═══ Supplied records ═══

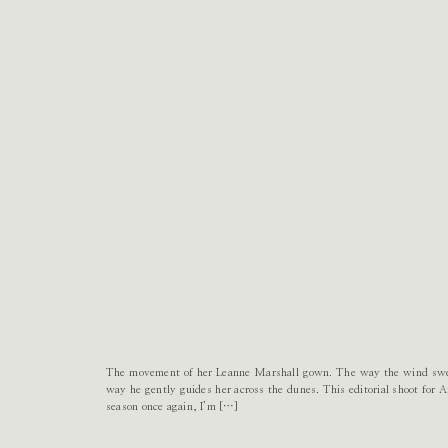
The movement of her Leanne Marshall gown. The way the wind swept
way he gently guides her across the dunes. This editorial shoot for Ai
season once again, I’m […]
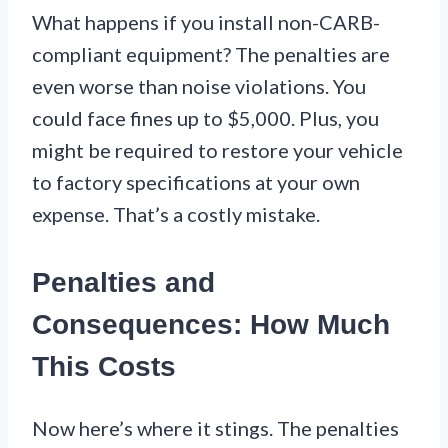
What happens if you install non-CARB-
compliant equipment? The penalties are
even worse than noise violations. You
could face fines up to $5,000. Plus, you
might be required to restore your vehicle
to factory specifications at your own
expense. That’s a costly mistake.
Penalties and
Consequences: How Much
This Costs
Now here’s where it stings. The penalties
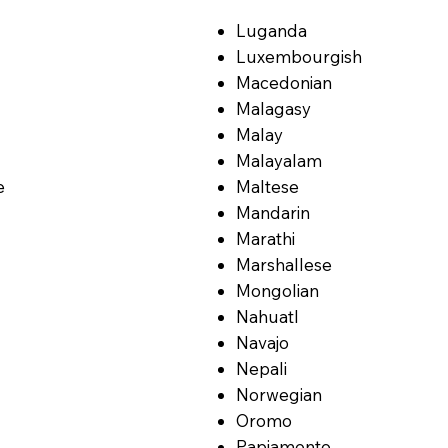
Luganda
Luxembourgish
Macedonian
Malagasy
Malay
Malayalam
e
Maltese
Mandarin
Marathi
Marshallese
Mongolian
Nahuatl
Navajo
Nepali
Norwegian
Oromo
Papiamento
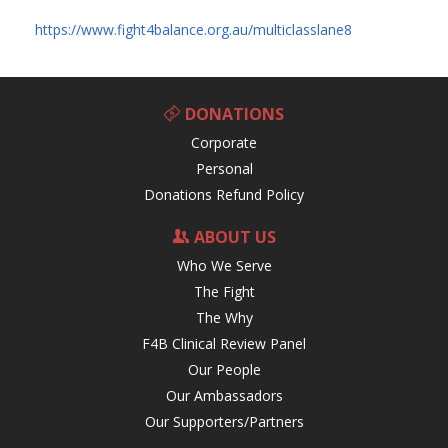
https://www.fight4balance.org.au/multiclasslane8
DONATIONS
Corporate
Personal
Donations Refund Policy
ABOUT US
Who We Serve
The Fight
The Why
F4B Clinical Review Panel
Our People
Our Ambassadors
Our Supporters/Partners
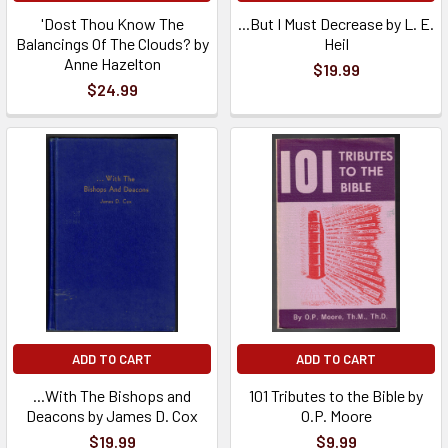
'Dost Thou Know The
...But I Must Decrease by L. E.
Balancings Of The Clouds? by
Heil
Anne Hazelton
$19.99
$24.99
ADD TO CART
ADD TO CART
...With The Bishops and
101 Tributes to the Bible by
Deacons by James D. Cox
O.P. Moore
$19.99
$9.99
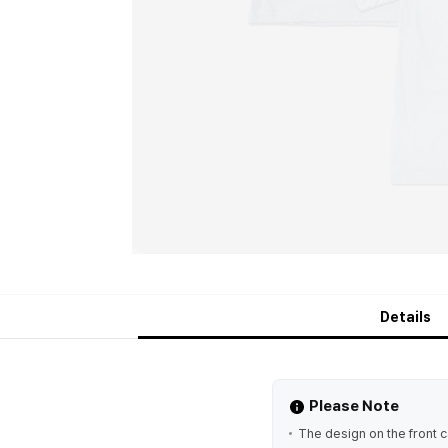
Details
Please Note
The design on the front 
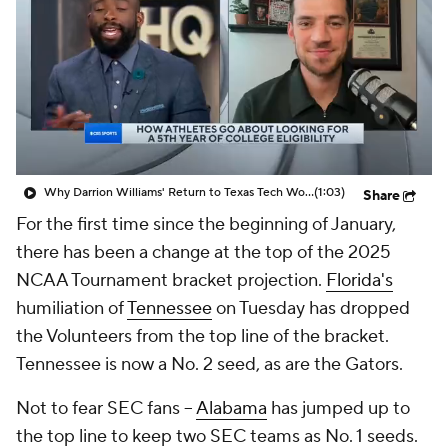
Prospect Rankings
2026 Top Recruits
2026 Top Classes
CBS Sports Classic
College Shop
Why Darrion Williams' Return to Texas Tech Would Be Big
(1:03)
Share
For the first time since the beginning of January,
there has been a change at the top of the 2025
NCAA Tournament bracket projection.
Florida's
humiliation of
Tennessee
on Tuesday has dropped
the Volunteers from the top line of the bracket.
Tennessee is now a No. 2 seed, as are the Gators.
Not to fear SEC fans –
Alabama
has jumped up to
the top line to keep two SEC teams as No. 1 seeds.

═══

Repeat the listing above exactly from its first line to the line containing "Our Ambassadors", both included, and omit the pictures.

▶ Response to the exercise
The movement of her Leanne Marshall gown. The way the wind swept
way he gently guides her across the dunes. This editorial shoot for Ai
season once again, I’m […]
What happens if you install non-CARB-
compliant equipment? The penalties are
even worse than noise violations. You
could face fines up to $5,000. Plus, you
might be required to restore your vehicle
to factory specifications at your own
expense. That’s a costly mistake.
Penalties and
Consequences: How Much
This Costs
Now here’s where it stings. The penalties
Luganda
Luxembourgish
Macedonian
Malagasy
Malay
Malayalam
e
Maltese
Mandarin
Marathi
Marshallese
Mongolian
Nahuatl
Navajo
Nepali
Norwegian
Oromo
Papiamento
https://www.fight4balance.org.au/multiclasslane8
DONATIONS
Corporate
Personal
Donations Refund Policy
ABOUT US
Who We Serve
The Fight
The Why
F4B Clinical Review Panel
Our People
Our Ambassadors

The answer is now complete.